D, Any of the above.
Correct Answer: C
NOTE: You must have genotyping by ear punch/notch/clip approved in your protocol.
A, B and D are incorrect because tail biopsies can only be performed in mice up to 21 days of age, unless there is prior IACUC approval and anesthesia and analgesia are used. Toe clipping is only ever permissible up to 12 days of age.
A few months ago, after a spike in non-compliance incidents regarding toe and tail clipping for genotyping, OARS sent an email message to all animal users detailing the proper way to clip toes and tails.
We wanted to take the opportunity here, to re-emphasize the importance of following the Rodent Identiﬁcation & Genotyping Policy. To provide further guidance and assistance, we have recently developed a standard procedure for identification and genotyping of rodents, which should be selected when writing your protocol.
The following are important points from the Rodent Identiﬁcation & Genotyping Policy.

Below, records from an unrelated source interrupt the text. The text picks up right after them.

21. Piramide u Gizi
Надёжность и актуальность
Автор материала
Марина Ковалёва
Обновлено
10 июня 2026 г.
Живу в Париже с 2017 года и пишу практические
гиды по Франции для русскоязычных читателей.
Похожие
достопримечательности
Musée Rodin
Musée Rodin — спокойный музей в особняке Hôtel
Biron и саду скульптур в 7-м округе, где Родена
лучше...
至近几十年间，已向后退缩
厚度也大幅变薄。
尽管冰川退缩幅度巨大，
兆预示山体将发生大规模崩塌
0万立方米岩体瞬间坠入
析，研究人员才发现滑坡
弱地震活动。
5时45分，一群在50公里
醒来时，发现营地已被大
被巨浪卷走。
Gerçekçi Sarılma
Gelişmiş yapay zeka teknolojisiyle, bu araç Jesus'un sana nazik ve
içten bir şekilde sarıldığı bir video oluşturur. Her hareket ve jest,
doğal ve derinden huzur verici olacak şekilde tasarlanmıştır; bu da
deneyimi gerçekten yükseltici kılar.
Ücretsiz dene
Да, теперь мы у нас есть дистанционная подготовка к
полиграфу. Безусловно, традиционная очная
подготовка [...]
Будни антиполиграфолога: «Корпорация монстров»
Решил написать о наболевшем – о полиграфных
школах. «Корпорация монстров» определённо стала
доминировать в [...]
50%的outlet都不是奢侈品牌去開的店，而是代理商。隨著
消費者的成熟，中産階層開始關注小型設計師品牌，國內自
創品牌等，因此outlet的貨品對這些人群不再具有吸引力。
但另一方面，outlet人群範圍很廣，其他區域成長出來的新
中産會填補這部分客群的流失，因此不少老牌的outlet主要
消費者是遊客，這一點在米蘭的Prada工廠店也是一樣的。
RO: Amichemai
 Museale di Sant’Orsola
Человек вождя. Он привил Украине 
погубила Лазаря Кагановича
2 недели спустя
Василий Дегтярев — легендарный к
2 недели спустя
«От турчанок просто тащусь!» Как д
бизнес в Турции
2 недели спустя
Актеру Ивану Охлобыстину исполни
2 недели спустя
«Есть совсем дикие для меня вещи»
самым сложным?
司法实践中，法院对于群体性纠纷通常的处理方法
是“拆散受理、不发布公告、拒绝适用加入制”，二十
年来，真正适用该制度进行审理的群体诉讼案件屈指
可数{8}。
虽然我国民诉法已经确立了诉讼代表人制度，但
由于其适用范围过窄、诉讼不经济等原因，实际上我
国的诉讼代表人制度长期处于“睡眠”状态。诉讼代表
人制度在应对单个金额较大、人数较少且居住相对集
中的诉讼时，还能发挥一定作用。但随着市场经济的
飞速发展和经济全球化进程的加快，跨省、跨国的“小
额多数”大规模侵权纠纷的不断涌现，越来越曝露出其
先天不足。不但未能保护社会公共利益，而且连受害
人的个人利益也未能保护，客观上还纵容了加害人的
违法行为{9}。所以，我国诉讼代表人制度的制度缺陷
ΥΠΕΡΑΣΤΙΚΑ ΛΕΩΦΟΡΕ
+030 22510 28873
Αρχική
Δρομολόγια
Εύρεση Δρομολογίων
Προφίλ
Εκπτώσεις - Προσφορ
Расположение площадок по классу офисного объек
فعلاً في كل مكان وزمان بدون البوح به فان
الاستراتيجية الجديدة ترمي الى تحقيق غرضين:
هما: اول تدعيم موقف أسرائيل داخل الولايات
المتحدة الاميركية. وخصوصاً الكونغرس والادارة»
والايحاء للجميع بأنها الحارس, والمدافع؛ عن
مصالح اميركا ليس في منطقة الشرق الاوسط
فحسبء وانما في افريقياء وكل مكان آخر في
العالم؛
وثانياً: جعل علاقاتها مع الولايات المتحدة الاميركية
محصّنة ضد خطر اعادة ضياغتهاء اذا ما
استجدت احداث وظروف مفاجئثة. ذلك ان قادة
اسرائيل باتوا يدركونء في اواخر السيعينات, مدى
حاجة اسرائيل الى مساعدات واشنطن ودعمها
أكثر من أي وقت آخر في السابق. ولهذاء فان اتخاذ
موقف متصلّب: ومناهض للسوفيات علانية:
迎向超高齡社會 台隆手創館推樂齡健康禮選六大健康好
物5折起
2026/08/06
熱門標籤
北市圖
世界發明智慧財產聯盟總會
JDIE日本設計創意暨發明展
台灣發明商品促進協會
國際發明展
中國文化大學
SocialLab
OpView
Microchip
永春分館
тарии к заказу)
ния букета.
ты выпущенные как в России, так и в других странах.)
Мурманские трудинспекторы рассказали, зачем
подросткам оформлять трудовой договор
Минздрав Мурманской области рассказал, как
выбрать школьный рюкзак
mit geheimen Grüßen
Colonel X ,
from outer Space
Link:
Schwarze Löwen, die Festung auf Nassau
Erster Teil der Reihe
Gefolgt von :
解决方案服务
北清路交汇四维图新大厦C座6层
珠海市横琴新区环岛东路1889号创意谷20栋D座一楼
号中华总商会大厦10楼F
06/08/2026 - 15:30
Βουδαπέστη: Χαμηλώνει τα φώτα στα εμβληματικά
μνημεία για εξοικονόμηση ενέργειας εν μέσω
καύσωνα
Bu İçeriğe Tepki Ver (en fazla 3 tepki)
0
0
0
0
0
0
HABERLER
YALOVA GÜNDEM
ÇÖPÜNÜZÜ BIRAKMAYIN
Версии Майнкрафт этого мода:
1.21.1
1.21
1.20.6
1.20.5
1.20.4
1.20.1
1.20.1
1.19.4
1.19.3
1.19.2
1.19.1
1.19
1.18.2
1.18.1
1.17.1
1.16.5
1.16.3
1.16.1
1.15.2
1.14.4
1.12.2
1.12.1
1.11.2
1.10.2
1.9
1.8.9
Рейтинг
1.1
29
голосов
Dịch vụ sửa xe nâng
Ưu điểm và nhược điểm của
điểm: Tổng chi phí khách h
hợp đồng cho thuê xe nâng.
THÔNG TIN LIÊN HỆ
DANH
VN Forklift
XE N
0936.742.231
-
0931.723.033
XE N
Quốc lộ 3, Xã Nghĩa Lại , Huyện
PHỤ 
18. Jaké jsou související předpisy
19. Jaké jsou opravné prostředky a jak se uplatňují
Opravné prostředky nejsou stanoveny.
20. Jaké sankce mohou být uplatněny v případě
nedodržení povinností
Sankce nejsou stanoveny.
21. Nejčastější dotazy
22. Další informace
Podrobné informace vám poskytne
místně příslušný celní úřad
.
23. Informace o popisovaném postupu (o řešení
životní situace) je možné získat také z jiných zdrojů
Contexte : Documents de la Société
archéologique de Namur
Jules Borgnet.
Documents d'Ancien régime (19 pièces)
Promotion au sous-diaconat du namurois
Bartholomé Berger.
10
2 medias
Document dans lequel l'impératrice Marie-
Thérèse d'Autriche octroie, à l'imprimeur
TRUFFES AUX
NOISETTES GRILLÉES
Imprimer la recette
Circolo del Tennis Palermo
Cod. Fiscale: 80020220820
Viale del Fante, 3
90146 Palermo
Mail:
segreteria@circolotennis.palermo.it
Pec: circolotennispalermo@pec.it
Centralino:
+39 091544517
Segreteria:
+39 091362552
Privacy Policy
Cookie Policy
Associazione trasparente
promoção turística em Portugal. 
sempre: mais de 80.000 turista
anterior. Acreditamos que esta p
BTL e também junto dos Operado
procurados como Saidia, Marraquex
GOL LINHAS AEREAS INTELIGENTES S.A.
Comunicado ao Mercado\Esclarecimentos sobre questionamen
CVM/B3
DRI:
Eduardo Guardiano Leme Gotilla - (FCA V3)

- A tail biopsy must remove no more than 5 mm of the distal end of the tail.
- Tail biopsies performed after 21 days of age must be justified and approved in your protocol, and must be performed using anesthesia, pre-emptive opioid injection +/- a local anesthetic, followed by post-operative analgesics for 48 hours.
- Toe clipping is acceptable for neonatal mice up to 12 days of age and for rats no later than 7 days.
- Limit the clipping to ½ or less of the distal end of the digit.
It is also important to remember that if tissues are removed as a means of identification, that tissue must be used for genotyping purposes, if possible.
As a means of improving our support for the animal research community, the roles and responsibilities of the Protocol Liaisons and Research Support Specialists will be combined into a new position, “Research Liaison.”
The Research Liaisons will assist you in writing IACUC protocols and shepherding them through the review process AND help you meet the IACUC’s expectations for laboratory practices and compliance after the protocol is approved.
What this means for you is that the labs will have one point-of-contact for protocol reviews, comparative reviews and lab assessments.
Having a Research Liaison focus on fewer labs, they will develop a more robust understanding, from pre-approval to post-approval, of your protocols and research needs.
For the vast majority of departments, you will keep either your Protocol Liaison or Research Support Specialist, but there is a need to do some shifting of departments to assure an equal distribution across all Research Liaisons. We have complete faith in all the Research Liaisons so you will be in good hands. This transition will begin in Fall/Winter 2019/2020.